"After losing a year-long battle to secure a federal exemption to operate, in August 2022, the Drug Users Liberation Front (DULF), a community-level non-profit in the Downtown Eastside, piloted an Evaluative Compassion Club for individuals who use cocaine, heroin or methamphetamine, live in Vancouver's Downtown Eastside, and were at high risk of overdose (Canadian Broadcasting Corporation, 2022). Over fourteen months, eligible individuals enrolled as members, granting them the ability to purchase, at cost, up to fourteen grams of cocaine, heroin, and methamphetamine per week at a fixed storefront space in Vancouver's Downtown Eastside (Drug Users Front Liberation, 2023). All substances were tested via paper spray mass spectrometry, nuclear magnetic resonance spectroscopy, fourier transform infrared spectroscopy and high-performance liquid chromatography prior to sale to ensure quality and a lack of potentially fatal contaminants, and labeled so that participants were aware of the contents (see Fig. 1, Fig. 2 for example) (Drug Users Front Liberation, 2023).
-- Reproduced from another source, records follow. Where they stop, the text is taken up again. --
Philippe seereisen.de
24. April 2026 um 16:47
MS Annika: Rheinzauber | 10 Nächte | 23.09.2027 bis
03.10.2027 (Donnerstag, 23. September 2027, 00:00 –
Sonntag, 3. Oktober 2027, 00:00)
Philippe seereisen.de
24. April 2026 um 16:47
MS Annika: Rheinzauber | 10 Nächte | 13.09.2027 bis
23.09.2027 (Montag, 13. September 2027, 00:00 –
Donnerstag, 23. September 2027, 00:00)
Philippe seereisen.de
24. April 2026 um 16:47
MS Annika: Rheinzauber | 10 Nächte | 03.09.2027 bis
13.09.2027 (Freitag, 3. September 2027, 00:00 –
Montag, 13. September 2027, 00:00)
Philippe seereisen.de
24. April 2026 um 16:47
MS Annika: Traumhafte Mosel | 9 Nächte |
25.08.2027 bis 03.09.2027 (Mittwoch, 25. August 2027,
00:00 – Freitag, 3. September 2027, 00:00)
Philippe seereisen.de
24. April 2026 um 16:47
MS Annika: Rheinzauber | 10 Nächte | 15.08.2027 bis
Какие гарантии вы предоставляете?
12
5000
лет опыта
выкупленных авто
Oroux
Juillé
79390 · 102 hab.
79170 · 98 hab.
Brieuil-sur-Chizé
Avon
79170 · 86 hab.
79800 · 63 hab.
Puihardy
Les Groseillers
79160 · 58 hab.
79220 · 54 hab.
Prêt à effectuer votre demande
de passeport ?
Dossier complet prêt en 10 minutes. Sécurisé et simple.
The club's operations spanned four days per week, totaling twenty-four hours, and the Club's physical space included an on-site overdose prevention site (Drug Users Front Liberation, 2023). Compassion clubs of this kind are novel, and there appears to be no evidence specific to this form of intervention focused on ensuring access to a safe supply of heroin, cocaine and methamphetamine. This type of collective initiative does bear some similarities to other types of compassion or “buyers” clubs, including those focused on providing access to medicinal cannabis or antiretroviral therapy for HIV disease (Kent, 1999; Rhodes and van de Pas, 2022), but it represents a highly novel form of safe supply programming."

Source

Jeremy Kalicum, Eris Nyx, Mary Clare Kennedy, Thomas Kerr, The impact of an unsanctioned compassion club on non-fatal overdose, International Journal of Drug Policy, 2024, 104330, ISSN 0955-3959, doi.org/10.1016/j.drugpo.2024.104330.